The required answer is the data below, restated word for word with images omitted.
####################
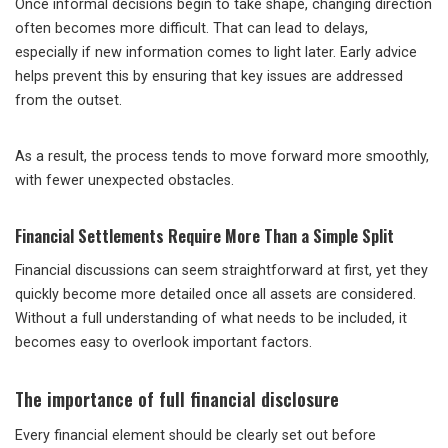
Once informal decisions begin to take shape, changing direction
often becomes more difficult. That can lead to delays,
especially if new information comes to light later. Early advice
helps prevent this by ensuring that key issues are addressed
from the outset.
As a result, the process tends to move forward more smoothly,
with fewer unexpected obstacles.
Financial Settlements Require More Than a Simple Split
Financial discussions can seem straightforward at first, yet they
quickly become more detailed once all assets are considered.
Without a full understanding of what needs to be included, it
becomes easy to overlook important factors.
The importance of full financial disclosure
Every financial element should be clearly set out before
####################
WRITTEN ANSWER →
Once informal decisions begin to take shape, changing direction
often becomes more difficult. That can lead to delays,
especially if new information comes to light later. Early advice
helps prevent this by ensuring that key issues are addressed
from the outset.
As a result, the process tends to move forward more smoothly,
with fewer unexpected obstacles.
Financial Settlements Require More Than a Simple Split
Financial discussions can seem straightforward at first, yet they
quickly become more detailed once all assets are considered.
Without a full understanding of what needs to be included, it
becomes easy to overlook important factors.
The importance of full financial disclosure
Every financial element should be clearly set out before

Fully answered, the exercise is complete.